Figure 6. Enrichment of endocytic tubules labeled with FM 1-43 dye in HeLa cells depleted of AP-2 and LDL.

(A) Effect of AP-2 depletion on the enrichment of tubular structures labeled with FM 1-43 fluorescent dye. The experiment was carried out on a mixture of HeLa cells depleted (+ μ2 RNAi) or not (-μ2 RNAi) of AP-2 by treatment with RNAi specific for μ2. Cells were imaged 24 hrs after plating in medium supplemented with 10% FCS (LDL normal) or with LDL-depleted serum (LDL depletion) using a spinning-disk confocal microscope. Cells depleted of AP-2 (marked with an asterisk ‘*’) were identified by the lack of internalized fluorescent Tf following a brief incubation for 5 min with 10 µg/ml Tf-A594 (not shown). Cells were then incubated with 5 µg/ml FM 1-43 for 5 min and imaged live. Yellow arrows in the inset highlight the appearance in the AP-2 depleted cell of tubular structures containing FM 1-43. Blue arrows in the insets highlight spots corresponding to endosomes. Images are representative of 100 random cells analyzed acquired for each category from 3 independent experiments. Bar, 20 µm (10 µm in the insets). The histograms show the fraction of cells containing tubes labeled with FM 1-43 observed in 100 Tf-negative cells selected randomly from the imaging fields. Data for each category were obtained from 3 experiments performed independently. Similar results were obtained using BSC1 cells (not shown). (B) Images from a Z-stack of consecutive optical planes acquired every 0.3 µm. They highlight the presence of intracellular tubular structures labeled with the FM 1-43-dye (yellow arrows) added to the medium. The tubular structures are contained within the cellular boundaries and are therefore located inside the cell. The images also indicate the intracellular location of endosomal spots (blue arrows).

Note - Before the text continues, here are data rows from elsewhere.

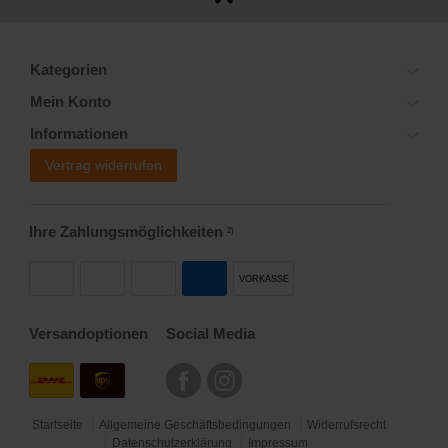
Kategorien
Mein Konto
Informationen
Vertrag widerrufen
Ihre Zahlungsmöglichkeiten
2)
VORKASSE
Versandoptionen
Social Media
Startseite
Allgemeine Geschäftsbedingungen
Widerrufsrecht
Datenschutzerklärung
Impressum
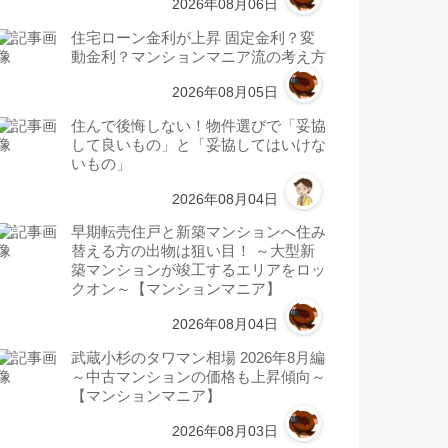
2026年08月06日
住宅ローン金利が上昇 固定金利？変
動金利？マンションマニア流の考え方
2026年08月05日
住んで後悔しない！物件選びで「妥協
して良いもの」と「妥協してはいけな
いもの」
2026年08月04日
早期転売住戸と新築マンションへ住み
替える方の出物は狙い目！ ～大型新
築マンションが竣工するエリアをロッ
クオン～【マンションマニア】
2026年08月04日
武蔵小杉のタワマン相場 2026年8月編
～中古マンションの価格も上昇傾向～
【マンションマニア】
2026年08月03日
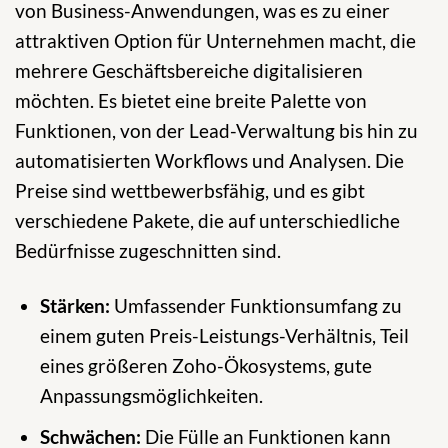
von Business-Anwendungen, was es zu einer
attraktiven Option für Unternehmen macht, die
mehrere Geschäftsbereiche digitalisieren
möchten. Es bietet eine breite Palette von
Funktionen, von der Lead-Verwaltung bis hin zu
automatisierten Workflows und Analysen. Die
Preise sind wettbewerbsfähig, und es gibt
verschiedene Pakete, die auf unterschiedliche
Bedürfnisse zugeschnitten sind.
Stärken:
Umfassender Funktionsumfang zu
einem guten Preis-Leistungs-Verhältnis, Teil
eines größeren Zoho-Ökosystems, gute
Anpassungsmöglichkeiten.
Schwächen:
Die Fülle an Funktionen kann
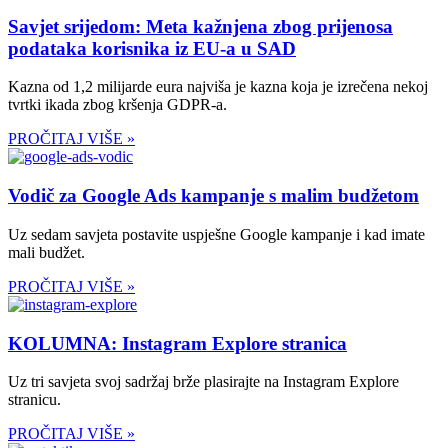
Savjet srijedom: Meta kažnjena zbog prijenosa
podataka korisnika iz EU-a u SAD
Kazna od 1,2 milijarde eura najviša je kazna koja je izrečena nekoj
tvrtki ikada zbog kršenja GDPR-a.
PROČITAJ VIŠE »
Vodič za Google Ads kampanje s malim budžetom
Uz sedam savjeta postavite uspješne Google kampanje i kad imate
mali budžet.
PROČITAJ VIŠE »
KOLUMNA: Instagram Explore stranica
Uz tri savjeta svoj sadržaj brže plasirajte na Instagram Explore
stranicu.
PROČITAJ VIŠE »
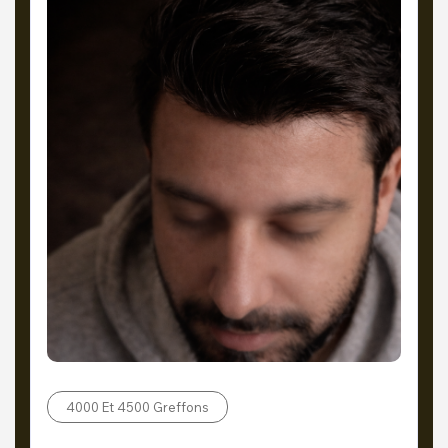
4000 Et 4500 Greffons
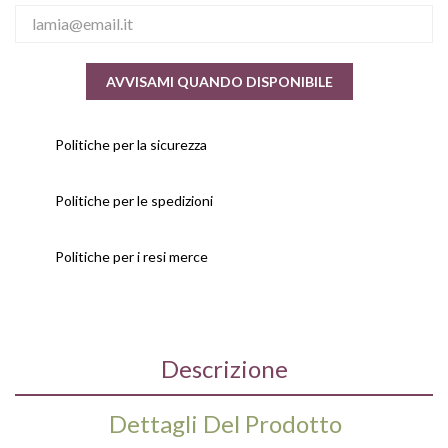
AVVISAMI QUANDO DISPONIBILE
Politiche per la sicurezza
Politiche per le spedizioni
Politiche per i resi merce
Descrizione
Dettagli Del Prodotto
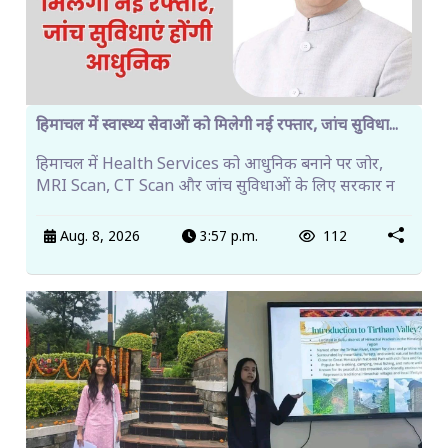
हिमाचल में स्वास्थ्य सेवाओं को मिलेगी नई रफ्तार, जांच सुविधा...
हिमाचल में Health Services को आधुनिक बनाने पर जोर,
MRI Scan, CT Scan और जांच सुविधाओं के लिए सरकार न
Aug. 8, 2026
3:57 p.m.
112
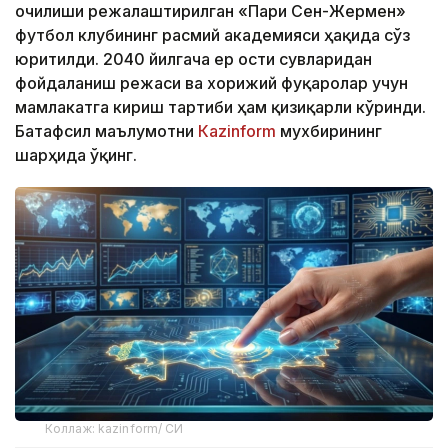
очилиши режалаштирилган «Пари Сен-Жермен»
футбол клубининг расмий академияси ҳақида сўз
юритилди. 2040 йилгача ер ости сувларидан
фойдаланиш режаси ва хорижий фуқаролар учун
мамлакатга кириш тартиби ҳам қизиқарли кўринди.
Батафсил маълумотни
Кazinform
мухбирининг
шарҳида ўқинг.
Коллаж: kazinform/ СИ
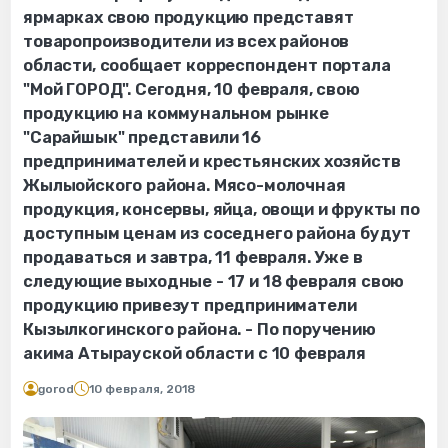
ярмарках свою продукцию представят
товаропроизводители из всех районов
области, сообщает корреспондент портала
"Мой ГОРОД". Сегодня, 10 февраля, свою
продукцию на коммунальном рынке
"Сарайшык" представили 16
предпринимателей и крестьянских хозяйств
Жылыойского района. Мясо-молочная
продукция, консервы, яйца, овощи и фрукты по
доступным ценам из соседнего района будут
продаваться и завтра, 11 февраля. Уже в
следующие выходные - 17 и 18 февраля свою
продукцию привезут предприниматели
Кызылкогинского района. - По поручению
акима Атырауской области с 10 февраля
gorod
10 февраля, 2018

Figure 7. Enrichment of endocytic tubules labeled with LDL-Cy5 in HeLa cells depleted of AP-2 and LDL and their susceptibility to chemical fixation.

(A) HeLa cells depleted (+ μ2 RNAi) or not (-μ2 RNAi) of AP-2 by treatment with μ2 RNAi were plated and incubated for 24 hrs in medium containing LDL-deficient serum (LDL depletion). The samples were then incubated with 10 µg/ml Tf-A488 (to identify AP-2 depleted cells – not shown) and 0.72 µg/ml LDL-Cy5 for 5 min, followed by live-cell imaging with the spinning-disk confocal microscope (live). The cells were then fixed directly on the microscope stage using 3.7% PFA for 10 min and imaged again using the same exposure (fixed). Yellow arrows highlight the presence of tubular structures containing LDL-Cy5 in AP-2 depleted HeLa cells. Blue arrows highlight fluorescent spots due to the endosomal accumulation of LDL-Cy5. The tubular structures are labile, as documented by their almost complete disappearance following chemical fixation. Bar, 20 µm (10 µm in the insets). Images are representative of 100 random cells acquired for each category from 3 independent experiments. The histograms show the fraction of live cells containing tubes labeled with LDL-Cy5 observed in 100 Tf-negative cells selected randomly from the imaging fields. Data was obtained from 3 experiments performed independently. Similar results were obtained using BSC1 cells (not shown). (B) Images from a Z-stack acquired with 0.3 µm steps showed the intracellular localization of the LDL-Cy5-labelled tubes (yellow arrows) and the presence of spots (blue arrows) within the cells displayed on ‘+ μ2 RNAi, LDL depletion, live’ on panel A.